── TASK MATERIAL
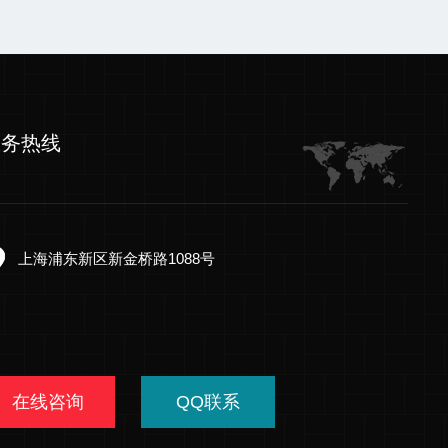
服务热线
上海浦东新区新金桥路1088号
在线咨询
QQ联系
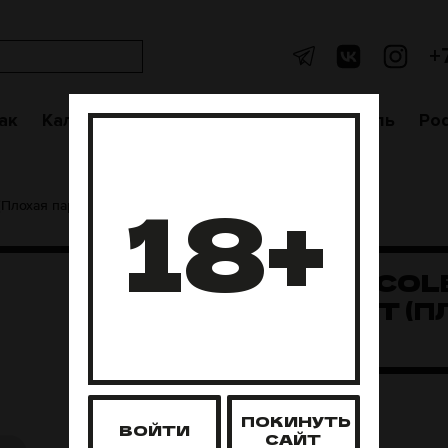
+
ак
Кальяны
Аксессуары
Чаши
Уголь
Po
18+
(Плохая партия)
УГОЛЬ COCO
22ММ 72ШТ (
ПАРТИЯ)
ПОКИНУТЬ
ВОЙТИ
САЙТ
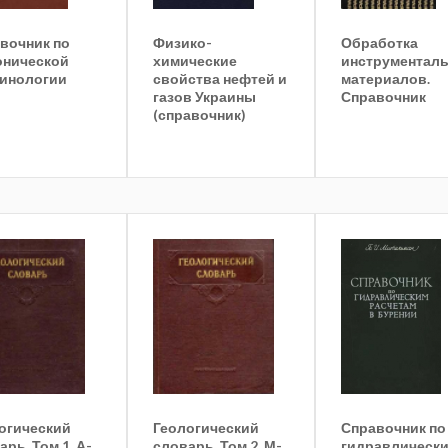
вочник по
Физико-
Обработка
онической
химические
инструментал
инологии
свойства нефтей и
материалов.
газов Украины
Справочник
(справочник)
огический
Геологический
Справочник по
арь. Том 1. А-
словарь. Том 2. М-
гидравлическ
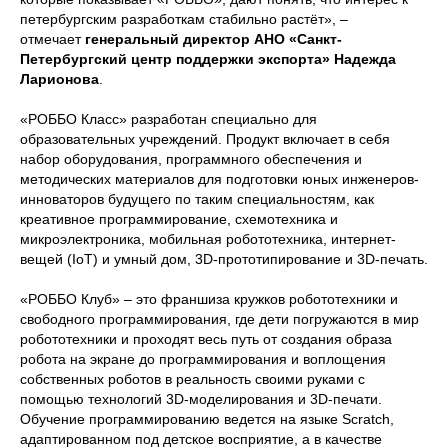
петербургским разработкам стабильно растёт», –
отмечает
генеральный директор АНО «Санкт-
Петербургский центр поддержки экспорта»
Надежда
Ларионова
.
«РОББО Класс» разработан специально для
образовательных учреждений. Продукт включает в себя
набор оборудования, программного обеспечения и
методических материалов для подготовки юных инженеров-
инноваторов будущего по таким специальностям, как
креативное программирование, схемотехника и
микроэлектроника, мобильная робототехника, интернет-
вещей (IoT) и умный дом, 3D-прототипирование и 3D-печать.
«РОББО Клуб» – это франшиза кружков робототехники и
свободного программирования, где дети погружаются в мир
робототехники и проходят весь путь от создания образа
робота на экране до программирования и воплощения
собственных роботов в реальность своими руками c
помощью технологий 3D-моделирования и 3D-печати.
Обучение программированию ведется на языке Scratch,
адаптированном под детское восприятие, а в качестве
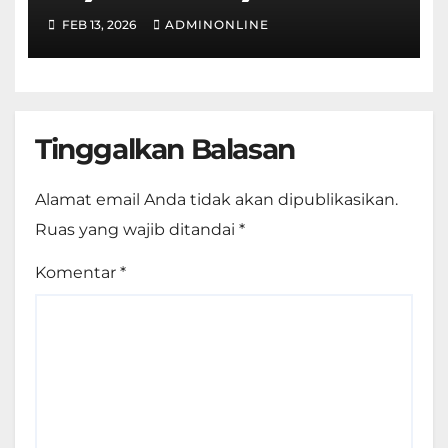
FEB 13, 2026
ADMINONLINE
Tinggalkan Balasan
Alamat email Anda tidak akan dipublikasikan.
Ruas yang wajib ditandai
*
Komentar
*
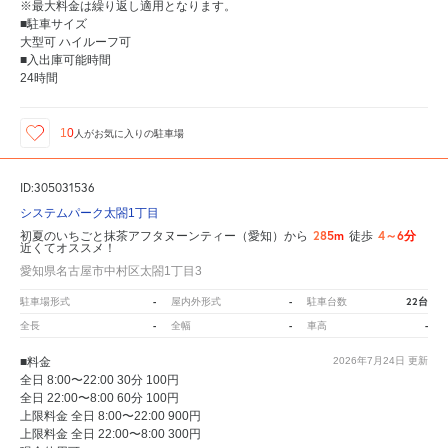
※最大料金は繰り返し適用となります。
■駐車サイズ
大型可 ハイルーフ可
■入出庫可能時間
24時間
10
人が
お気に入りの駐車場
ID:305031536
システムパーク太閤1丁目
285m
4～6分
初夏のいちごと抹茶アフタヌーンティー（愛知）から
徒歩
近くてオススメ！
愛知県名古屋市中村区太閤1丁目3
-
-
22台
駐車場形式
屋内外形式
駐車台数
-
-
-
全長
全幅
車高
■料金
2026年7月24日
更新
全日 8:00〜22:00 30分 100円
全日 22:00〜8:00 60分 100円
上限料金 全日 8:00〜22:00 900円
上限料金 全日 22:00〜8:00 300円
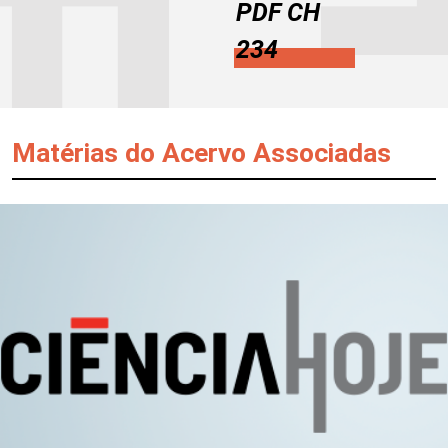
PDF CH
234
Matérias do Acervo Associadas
────
Wherever the string "上限料金" is found in the entries, copy the line it sits in.

上限料金 全日 8:00〜22:00 900円
上限料金 全日 22:00〜8:00 300円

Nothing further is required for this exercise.